Filter the data below, keeping only lines that contain "كاسبر".

(Stored data entries)
_ _ _ _ _ _ _
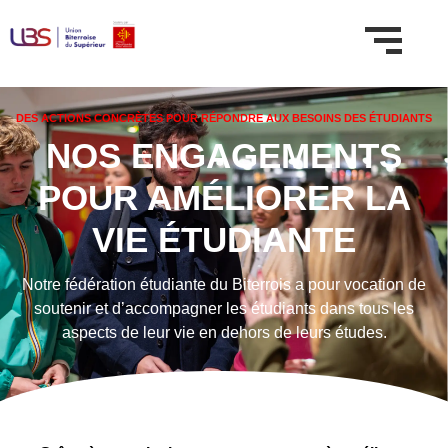
DES ACTIONS CONCRÈTES POUR RÉPONDRE AUX BESOINS DES ÉTUDIANTS
NOS ENGAGEMENTS
POUR AMÉLIORER LA
VIE ÉTUDIANTE
Notre fédération étudiante du Biterrois a pour vocation de
soutenir et d’accompagner les étudiants dans tous les
aspects de leur vie en dehors de leurs études.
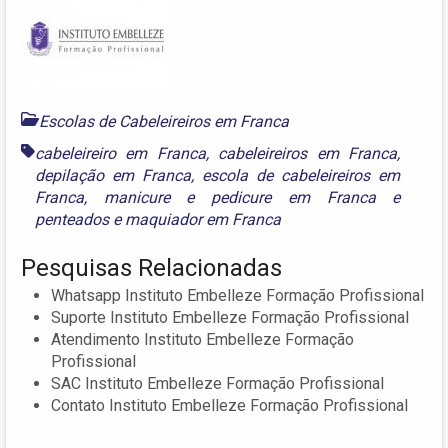
Escolas de Cabeleireiros em Franca
cabeleireiro em Franca
,
cabeleireiros em Franca
,
depilação em Franca
,
escola de cabeleireiros em
Franca
,
manicure e pedicure em Franca
e
penteados e maquiador em Franca
Pesquisas Relacionadas
Whatsapp Instituto Embelleze Formação Profissional
Suporte Instituto Embelleze Formação Profissional
Atendimento Instituto Embelleze Formação
Profissional
SAC Instituto Embelleze Formação Profissional
Contato Instituto Embelleze Formação Profissional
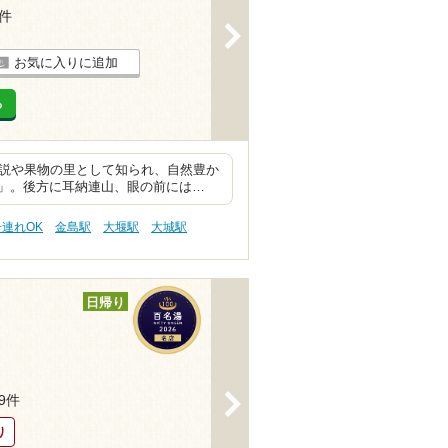
2件
>
お気に入りに追加
る
伝説や果物の里として知られ、自然豊か
」。後方に耳納連山、眼の前には…
子連れOK
金島駅
大堰駅
大城駅
日帰り
>
19件
り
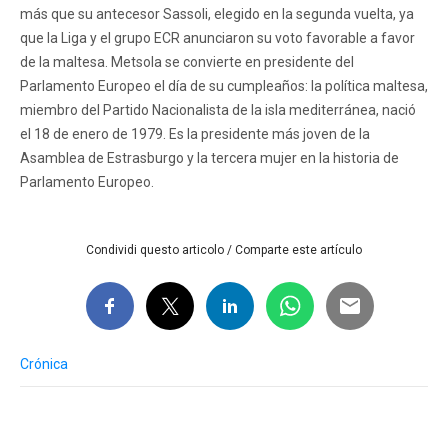
más que su antecesor Sassoli, elegido en la segunda vuelta, ya
que la Liga y el grupo ECR anunciaron su voto favorable a favor
de la maltesa. Metsola se convierte en presidente del
Parlamento Europeo el día de su cumpleaños: la política maltesa,
miembro del Partido Nacionalista de la isla mediterránea, nació
el 18 de enero de 1979. Es la presidente más joven de la
Asamblea de Estrasburgo y la tercera mujer en la historia de
Parlamento Europeo.
Condividi questo articolo / Comparte este artículo
Crónica
Post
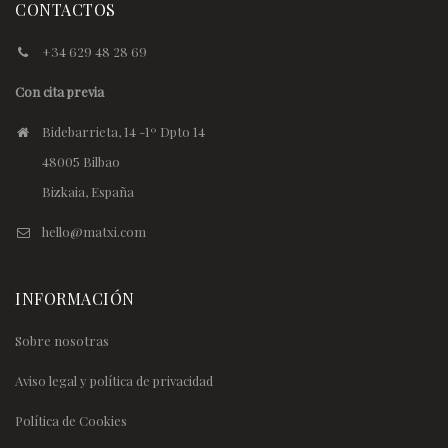
CONTACTOS
+34 629 48 28 69
Con cita previa
Bidebarrieta, 14 -1º Dpto 14
48005 Bilbao
Bizkaia, España
hello@matxi.com
INFORMACIÓN
Sobre nosotras
Aviso legal y política de privacidad
Política de Cookies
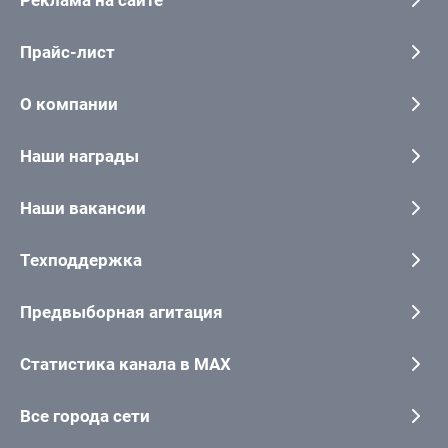
Реклама на сайте
Прайс-лист
О компании
Наши награды
Наши вакансии
Техподдержка
Предвыборная агитация
Статистика канала в MAX
Все города сети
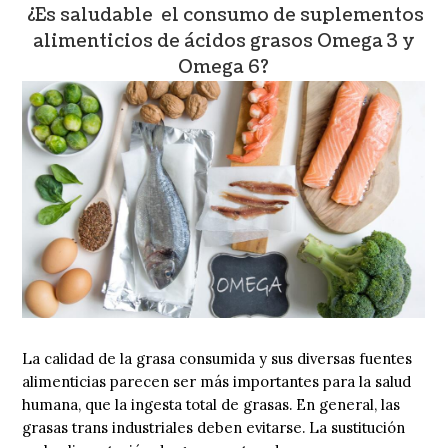
¿Es saludable el consumo de suplementos
alimenticios de ácidos grasos Omega 3 y
Omega 6?
La calidad de la grasa consumida y sus diversas fuentes
alimenticias parecen ser más importantes para la salud
humana, que la ingesta total de grasas. En general, las
grasas trans industriales deben evitarse. La sustitución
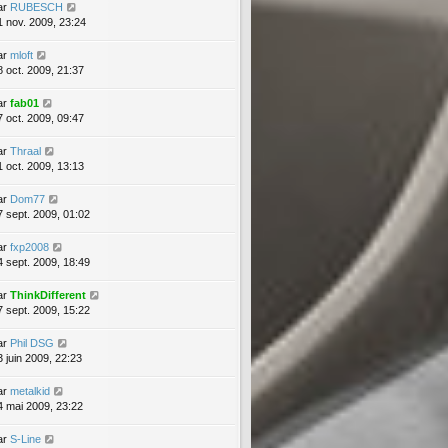
ar
RUBESCH
1 nov. 2009, 23:24
ar
mloft
8 oct. 2009, 21:37
ar
fab01
7 oct. 2009, 09:47
ar
Thraal
1 oct. 2009, 13:13
ar
Dom77
7 sept. 2009, 01:02
ar
fxp2008
4 sept. 2009, 18:49
ar
ThinkDifferent
7 sept. 2009, 15:22
ar
Phil DSG
3 juin 2009, 22:23
ar
metalkid
4 mai 2009, 23:22
ar
S-Line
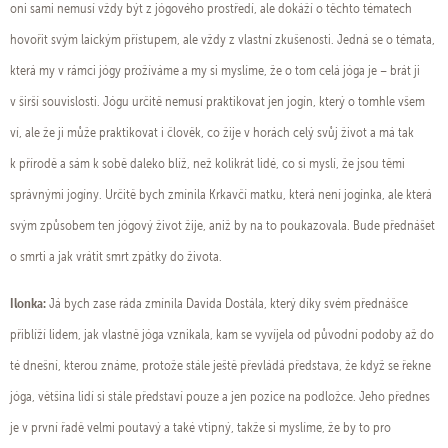
oni sami nemusí vždy být z jógového prostředí, ale dokáží o těchto tématech
hovořit svým laickým přístupem, ale vždy z vlastní zkušenosti. Jedná se o témata,
která my v rámci jógy prožíváme a my si myslíme, že o tom celá jóga je – brát ji
v širší souvislosti. Jógu určitě nemusí praktikovat jen jogín, který o tomhle všem
ví, ale že ji může praktikovat i člověk, co žije v horách celý svůj život a má tak
k přírodě a sám k sobě daleko blíž, než kolikrát lidé, co si myslí, že jsou těmi
správnými jogíny. Určitě bych zmínila Krkavčí matku, která není jogínka, ale která
svým způsobem ten jógový život žije, aniž by na to poukazovala. Bude přednášet
o smrti a jak vrátit smrt zpátky do života.
Ilonka:
Já bych zase ráda zmínila Davida Dostála, který díky svém přednášce
přiblíží lidem, jak vlastně jóga vznikala, kam se vyvíjela od původní podoby až do
té dnešní, kterou známe, protože stále ještě převládá představa, že když se řekne
jóga, většina lidí si stále představí pouze a jen pozice na podložce. Jeho přednes
je v první řadě velmi poutavý a také vtipný, takže si myslíme, že by to pro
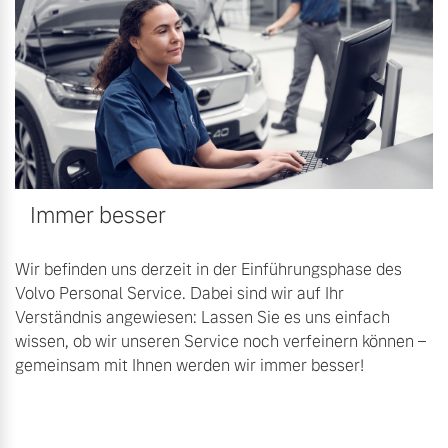
Immer besser
Wir befinden uns derzeit in der Einführungsphase des
Volvo Personal Service. Dabei sind wir auf Ihr
Verständnis angewiesen: Lassen Sie es uns einfach
wissen, ob wir unseren Service noch verfeinern können –
gemeinsam mit Ihnen werden wir immer besser!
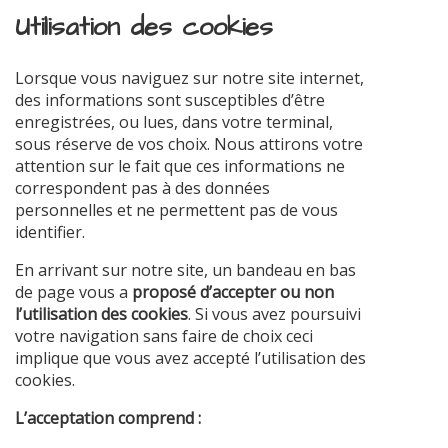
Utilisation des cookies
Lorsque vous naviguez sur notre site internet,
des informations sont susceptibles d’être
enregistrées, ou lues, dans votre terminal,
sous réserve de vos choix. Nous attirons votre
attention sur le fait que ces informations ne
correspondent pas à des données
personnelles et ne permettent pas de vous
identifier.
En arrivant sur notre site, un bandeau en bas
de page vous a
proposé d’accepter ou non
l’utilisation des cookies
. Si vous avez poursuivi
votre navigation sans faire de choix ceci
implique que vous avez accepté l’utilisation des
cookies.
L’acceptation comprend :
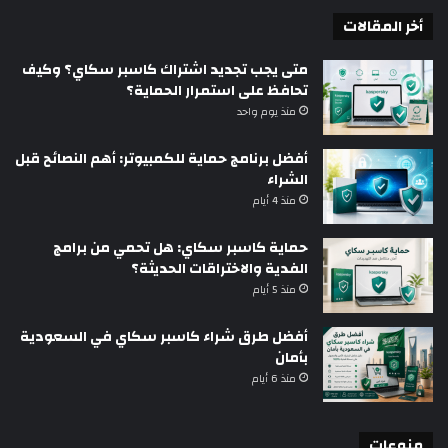
أخر المقالات
متى يجب تجديد اشتراك كاسبر سكاي؟ وكيف
تحافظ على استمرار الحماية؟
منذ يوم واحد
أفضل برنامج حماية للكمبيوتر: أهم النصائح قبل
الشراء
منذ 4 أيام
حماية كاسبر سكاي: هل تحمي من برامج
الفدية والاختراقات الحديثة؟
منذ 5 أيام
أفضل طرق شراء كاسبر سكاي في السعودية
بأمان
منذ 6 أيام
منوعات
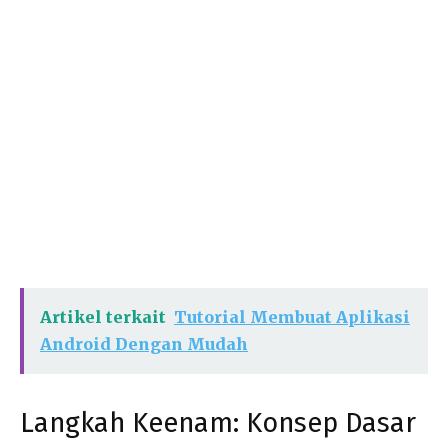
Artikel terkait
Tutorial Membuat Aplikasi
Android Dengan Mudah
Langkah Keenam: Konsep Dasar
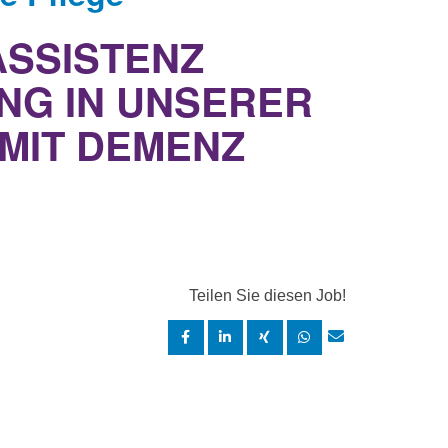
SSISTENZ
UNG IN UNSERER
MIT DEMENZ
Teilen Sie diesen Job!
_ _ _ _ _ _ _
● EXPECTED ANSWER:
متى يجب تجديد اشتراك كاسبر سكاي؟ وكيف
حماية كاسبر سكاي: هل تحمي من برامج
أفضل طرق شراء كاسبر سكاي في السعودية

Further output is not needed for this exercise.